The western sections of Hillside are largely recent works, with rooms constructed to the west of the early house and a wing adjoining the building to the south west. These additions have been added in weatherboard and sandstone at various times and enclose a small central courtyard.

Internally the building comprises the 1860s section, including the central hallway and three room to the east of this; and the later additions to the south and west of the central hallway. The hallway, which runs north south for the length of the house from the principal entrance on the north of the building. The hallway has a beaded board ceiling and slab floor and is divided into three areas with transverse plastered sandstone walls, with timber framed four panelled cedar doors, demarcating the entrance, formal and rear zones of the house. Housed in the hallway is an early fitted cedar cupboard.

Provision is given from the central section of the hallway to a dining/drawing room separated by a three leaf folding door. These rooms have beaded board ceilings, small moulded cornices and frieze rails, high cedar skirting boards and rendered walls. Both rooms feature polished cedar chimney pieces, with timber corbels supporting the mantle. French doors provide access to the verandah on the east of these rooms. Further along the hallway, in the rear section a doorway leads to a small room, seemingly the former study, which has similar but simpler details than those found in the drawing/dining rooms.

A looped driveway provides access to the house from Weewondilla Road, the central lawned section of which is planted with native trees and plants. To the east of the house, overlooking Warwick, is a multi-tiered terrace garden, edged with sandstone and concrete walls. A feature of the southern garden is a paved sandstone semi-circular seating area adjacent to the terrace retaining wall, in which there is an outdoor cooking alcove. Another feature of the grounds is a trellised walkway to the west of the house.

== Heritage listing ==
Hillside was listed on the Queensland Heritage Register on 21 October 1992 having satisfied the following criteria.

The place is important in demonstrating the evolution or pattern of Queensland's history.

Hillside demonstrates the development of Warwick and the growth of the Anglican Church in regional Queensland.
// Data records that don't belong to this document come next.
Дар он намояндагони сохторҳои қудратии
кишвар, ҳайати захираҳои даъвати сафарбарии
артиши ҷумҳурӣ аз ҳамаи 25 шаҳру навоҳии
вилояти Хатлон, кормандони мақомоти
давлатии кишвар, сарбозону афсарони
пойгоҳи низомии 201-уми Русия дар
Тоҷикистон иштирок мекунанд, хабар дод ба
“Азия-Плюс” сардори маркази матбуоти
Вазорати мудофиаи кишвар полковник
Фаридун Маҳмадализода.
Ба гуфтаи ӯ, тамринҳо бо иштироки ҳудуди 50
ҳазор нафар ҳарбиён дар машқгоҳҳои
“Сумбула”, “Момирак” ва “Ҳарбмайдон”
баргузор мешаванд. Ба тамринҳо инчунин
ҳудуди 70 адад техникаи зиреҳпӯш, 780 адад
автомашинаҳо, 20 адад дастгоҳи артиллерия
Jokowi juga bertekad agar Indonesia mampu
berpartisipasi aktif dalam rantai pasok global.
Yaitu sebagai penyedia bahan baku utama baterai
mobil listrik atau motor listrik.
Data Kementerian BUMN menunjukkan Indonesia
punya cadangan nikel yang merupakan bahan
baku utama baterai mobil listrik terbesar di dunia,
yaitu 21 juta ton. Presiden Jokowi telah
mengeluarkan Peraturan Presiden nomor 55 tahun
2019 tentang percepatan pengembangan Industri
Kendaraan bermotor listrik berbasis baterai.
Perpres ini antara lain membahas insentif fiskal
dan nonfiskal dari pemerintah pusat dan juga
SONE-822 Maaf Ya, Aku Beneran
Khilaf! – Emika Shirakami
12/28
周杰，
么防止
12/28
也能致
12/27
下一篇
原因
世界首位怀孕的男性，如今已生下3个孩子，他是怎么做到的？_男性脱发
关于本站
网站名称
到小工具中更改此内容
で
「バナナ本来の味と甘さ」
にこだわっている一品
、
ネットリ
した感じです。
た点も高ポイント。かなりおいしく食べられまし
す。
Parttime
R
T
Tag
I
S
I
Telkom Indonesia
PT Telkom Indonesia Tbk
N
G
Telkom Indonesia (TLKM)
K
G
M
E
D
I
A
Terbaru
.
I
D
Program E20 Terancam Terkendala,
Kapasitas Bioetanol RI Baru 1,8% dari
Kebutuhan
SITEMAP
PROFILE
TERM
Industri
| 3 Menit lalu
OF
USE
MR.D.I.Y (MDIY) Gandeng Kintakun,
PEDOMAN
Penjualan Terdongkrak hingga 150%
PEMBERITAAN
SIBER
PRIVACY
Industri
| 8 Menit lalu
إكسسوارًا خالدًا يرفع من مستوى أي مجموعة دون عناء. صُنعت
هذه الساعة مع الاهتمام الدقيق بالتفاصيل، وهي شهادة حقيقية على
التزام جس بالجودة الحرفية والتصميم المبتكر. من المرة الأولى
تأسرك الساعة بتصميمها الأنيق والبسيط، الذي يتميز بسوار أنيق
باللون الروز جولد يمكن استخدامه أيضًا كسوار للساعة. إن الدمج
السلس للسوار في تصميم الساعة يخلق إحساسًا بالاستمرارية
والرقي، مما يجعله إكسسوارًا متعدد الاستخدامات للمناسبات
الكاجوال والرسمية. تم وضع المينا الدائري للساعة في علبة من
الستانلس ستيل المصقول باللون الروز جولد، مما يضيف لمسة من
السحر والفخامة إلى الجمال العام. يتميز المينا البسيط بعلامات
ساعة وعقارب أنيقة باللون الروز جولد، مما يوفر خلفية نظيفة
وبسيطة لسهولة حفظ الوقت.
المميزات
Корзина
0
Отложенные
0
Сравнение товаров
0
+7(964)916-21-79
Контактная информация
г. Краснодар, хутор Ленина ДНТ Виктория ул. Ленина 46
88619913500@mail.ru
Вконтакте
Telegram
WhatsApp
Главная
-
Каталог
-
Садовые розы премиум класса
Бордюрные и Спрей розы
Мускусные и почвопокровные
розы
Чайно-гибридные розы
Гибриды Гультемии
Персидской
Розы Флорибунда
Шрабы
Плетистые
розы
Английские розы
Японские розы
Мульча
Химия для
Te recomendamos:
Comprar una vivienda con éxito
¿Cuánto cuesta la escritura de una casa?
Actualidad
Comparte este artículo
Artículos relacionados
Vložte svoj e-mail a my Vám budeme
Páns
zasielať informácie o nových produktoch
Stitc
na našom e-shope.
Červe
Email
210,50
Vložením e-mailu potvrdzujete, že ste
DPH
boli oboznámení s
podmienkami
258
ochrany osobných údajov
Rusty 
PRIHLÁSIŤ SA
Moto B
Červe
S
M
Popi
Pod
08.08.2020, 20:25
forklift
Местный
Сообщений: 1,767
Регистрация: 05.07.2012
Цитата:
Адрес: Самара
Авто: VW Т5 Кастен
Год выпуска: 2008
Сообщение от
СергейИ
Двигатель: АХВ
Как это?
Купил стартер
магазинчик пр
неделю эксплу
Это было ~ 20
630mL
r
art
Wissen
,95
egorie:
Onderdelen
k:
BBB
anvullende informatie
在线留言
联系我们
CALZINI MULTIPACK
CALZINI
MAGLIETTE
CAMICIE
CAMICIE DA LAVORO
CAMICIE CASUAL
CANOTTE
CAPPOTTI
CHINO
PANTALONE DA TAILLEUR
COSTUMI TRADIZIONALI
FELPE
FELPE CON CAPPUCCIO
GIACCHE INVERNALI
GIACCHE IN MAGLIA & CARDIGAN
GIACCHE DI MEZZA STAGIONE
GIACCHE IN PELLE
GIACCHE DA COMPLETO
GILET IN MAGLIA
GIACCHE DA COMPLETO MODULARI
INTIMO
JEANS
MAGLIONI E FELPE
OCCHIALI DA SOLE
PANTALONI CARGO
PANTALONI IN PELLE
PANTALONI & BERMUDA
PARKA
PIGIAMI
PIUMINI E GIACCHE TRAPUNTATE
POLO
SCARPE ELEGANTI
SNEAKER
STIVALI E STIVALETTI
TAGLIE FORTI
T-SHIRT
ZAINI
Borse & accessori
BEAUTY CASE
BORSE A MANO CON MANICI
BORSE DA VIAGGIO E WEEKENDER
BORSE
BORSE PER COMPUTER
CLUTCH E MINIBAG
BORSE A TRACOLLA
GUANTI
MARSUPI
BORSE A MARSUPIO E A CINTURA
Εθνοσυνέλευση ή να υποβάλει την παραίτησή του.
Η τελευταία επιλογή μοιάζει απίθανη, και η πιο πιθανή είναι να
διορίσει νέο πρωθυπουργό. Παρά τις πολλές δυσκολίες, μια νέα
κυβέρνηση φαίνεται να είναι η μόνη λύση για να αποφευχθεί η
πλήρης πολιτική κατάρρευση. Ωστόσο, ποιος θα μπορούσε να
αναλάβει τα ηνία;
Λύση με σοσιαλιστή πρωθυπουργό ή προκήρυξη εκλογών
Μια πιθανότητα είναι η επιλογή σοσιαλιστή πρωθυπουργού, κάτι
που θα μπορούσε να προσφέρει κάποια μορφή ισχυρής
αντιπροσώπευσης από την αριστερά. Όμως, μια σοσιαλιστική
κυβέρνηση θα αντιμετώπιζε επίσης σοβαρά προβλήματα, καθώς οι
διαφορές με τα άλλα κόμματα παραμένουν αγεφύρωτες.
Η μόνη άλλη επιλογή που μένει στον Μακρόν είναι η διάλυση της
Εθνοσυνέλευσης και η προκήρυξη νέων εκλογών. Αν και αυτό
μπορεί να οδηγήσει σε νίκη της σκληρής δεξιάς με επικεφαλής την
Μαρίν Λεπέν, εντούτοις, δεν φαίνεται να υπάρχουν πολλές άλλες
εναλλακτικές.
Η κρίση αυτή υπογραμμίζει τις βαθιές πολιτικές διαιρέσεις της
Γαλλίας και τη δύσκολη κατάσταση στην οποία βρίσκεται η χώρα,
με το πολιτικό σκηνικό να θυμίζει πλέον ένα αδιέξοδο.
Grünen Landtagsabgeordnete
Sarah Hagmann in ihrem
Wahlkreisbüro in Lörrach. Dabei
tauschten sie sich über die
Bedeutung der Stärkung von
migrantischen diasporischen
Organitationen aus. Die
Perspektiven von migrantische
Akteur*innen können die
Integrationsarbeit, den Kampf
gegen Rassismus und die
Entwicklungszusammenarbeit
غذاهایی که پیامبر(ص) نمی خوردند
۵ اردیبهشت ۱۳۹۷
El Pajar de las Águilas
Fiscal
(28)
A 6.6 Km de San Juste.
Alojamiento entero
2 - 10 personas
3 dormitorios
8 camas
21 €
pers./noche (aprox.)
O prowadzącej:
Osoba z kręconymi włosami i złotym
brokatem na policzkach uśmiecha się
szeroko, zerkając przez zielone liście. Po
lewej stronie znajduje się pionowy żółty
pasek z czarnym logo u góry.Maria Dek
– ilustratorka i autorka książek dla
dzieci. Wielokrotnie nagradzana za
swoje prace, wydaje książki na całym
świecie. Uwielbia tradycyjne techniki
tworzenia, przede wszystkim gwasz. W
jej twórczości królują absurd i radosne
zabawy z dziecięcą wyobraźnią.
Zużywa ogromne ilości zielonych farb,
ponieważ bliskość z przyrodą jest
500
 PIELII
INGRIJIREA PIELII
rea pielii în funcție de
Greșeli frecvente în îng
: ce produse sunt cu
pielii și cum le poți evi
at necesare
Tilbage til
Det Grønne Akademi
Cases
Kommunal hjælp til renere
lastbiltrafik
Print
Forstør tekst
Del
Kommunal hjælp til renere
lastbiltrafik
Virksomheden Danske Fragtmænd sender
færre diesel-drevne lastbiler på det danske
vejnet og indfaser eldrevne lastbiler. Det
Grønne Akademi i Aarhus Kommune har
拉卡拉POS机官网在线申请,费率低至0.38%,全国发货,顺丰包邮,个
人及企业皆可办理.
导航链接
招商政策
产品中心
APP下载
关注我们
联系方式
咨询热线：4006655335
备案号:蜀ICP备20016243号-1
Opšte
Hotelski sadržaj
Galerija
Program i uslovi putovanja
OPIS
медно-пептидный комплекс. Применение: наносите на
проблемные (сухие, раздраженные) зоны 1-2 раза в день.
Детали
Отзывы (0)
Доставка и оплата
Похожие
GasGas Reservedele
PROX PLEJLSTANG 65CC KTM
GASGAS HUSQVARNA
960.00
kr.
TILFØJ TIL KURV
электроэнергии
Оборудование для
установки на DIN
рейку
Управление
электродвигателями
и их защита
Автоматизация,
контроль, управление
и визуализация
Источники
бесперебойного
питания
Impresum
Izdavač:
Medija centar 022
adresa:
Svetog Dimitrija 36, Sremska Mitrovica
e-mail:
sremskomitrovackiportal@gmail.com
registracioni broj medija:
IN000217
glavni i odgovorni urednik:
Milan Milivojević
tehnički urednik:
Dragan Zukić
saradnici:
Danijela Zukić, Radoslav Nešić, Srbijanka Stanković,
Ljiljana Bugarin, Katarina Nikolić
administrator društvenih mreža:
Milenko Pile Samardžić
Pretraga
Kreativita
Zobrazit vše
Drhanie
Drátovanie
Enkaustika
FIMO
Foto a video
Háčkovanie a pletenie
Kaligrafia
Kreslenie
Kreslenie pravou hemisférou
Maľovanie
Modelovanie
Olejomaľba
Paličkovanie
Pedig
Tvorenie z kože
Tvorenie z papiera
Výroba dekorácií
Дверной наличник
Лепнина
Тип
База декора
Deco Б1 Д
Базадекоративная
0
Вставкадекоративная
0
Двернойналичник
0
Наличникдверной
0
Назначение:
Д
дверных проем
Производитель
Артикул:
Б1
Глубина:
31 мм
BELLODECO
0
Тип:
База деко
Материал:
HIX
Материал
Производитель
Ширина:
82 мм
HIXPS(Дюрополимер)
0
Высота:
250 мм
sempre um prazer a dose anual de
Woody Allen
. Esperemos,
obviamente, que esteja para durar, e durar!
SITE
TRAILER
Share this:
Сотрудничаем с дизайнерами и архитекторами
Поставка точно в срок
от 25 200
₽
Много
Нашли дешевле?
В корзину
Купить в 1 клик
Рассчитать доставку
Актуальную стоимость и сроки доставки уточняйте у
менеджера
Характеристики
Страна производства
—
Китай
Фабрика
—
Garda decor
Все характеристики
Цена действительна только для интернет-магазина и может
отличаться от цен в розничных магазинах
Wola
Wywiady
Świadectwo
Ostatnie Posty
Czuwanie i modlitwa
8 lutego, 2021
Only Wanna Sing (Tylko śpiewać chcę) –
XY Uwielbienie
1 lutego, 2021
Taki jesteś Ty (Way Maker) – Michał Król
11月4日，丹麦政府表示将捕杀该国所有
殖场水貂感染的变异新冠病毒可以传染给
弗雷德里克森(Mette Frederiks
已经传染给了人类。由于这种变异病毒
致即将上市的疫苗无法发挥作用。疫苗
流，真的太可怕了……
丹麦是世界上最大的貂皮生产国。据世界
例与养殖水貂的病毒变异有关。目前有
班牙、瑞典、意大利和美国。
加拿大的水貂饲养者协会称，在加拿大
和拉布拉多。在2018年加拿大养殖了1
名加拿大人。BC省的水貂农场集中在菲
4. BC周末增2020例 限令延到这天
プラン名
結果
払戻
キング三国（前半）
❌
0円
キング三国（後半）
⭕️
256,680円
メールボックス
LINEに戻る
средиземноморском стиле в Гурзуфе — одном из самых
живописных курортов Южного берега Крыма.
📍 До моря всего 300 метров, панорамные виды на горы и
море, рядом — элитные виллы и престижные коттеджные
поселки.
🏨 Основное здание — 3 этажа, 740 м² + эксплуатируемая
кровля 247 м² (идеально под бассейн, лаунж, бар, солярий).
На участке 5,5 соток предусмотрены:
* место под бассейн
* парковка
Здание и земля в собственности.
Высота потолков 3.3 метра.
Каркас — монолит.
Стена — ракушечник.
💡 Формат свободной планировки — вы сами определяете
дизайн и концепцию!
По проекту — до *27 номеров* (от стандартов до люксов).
As one of the oldest sandstone residences in Warwick, it pre-empts the tradition of sandstone building in the town.

The place is important in demonstrating the principal characteristics of a particular class of cultural places.

The building is a good, yet incomplete, example of the domestic architecture of Benjamin Backhouse, and, of a colonial residence constructed during the 1860s.

The place is important because of its aesthetic significance.

The building is valued on aesthetic and architectural merit, as a substantial early residence.

The place has a strong or special association with a particular community or cultural group for social, cultural or spiritual reasons.

The building is valued by the local community, particularly the Anglican community, as the parsonage of the first resident priest in Warwick.

The place has a special association with the life or work of a particular person, group or organisation of importance in Queensland's history.

It has strong associations with Archdeacon Benjamin Glennie, a figure of importance in the early religious history of Queensland.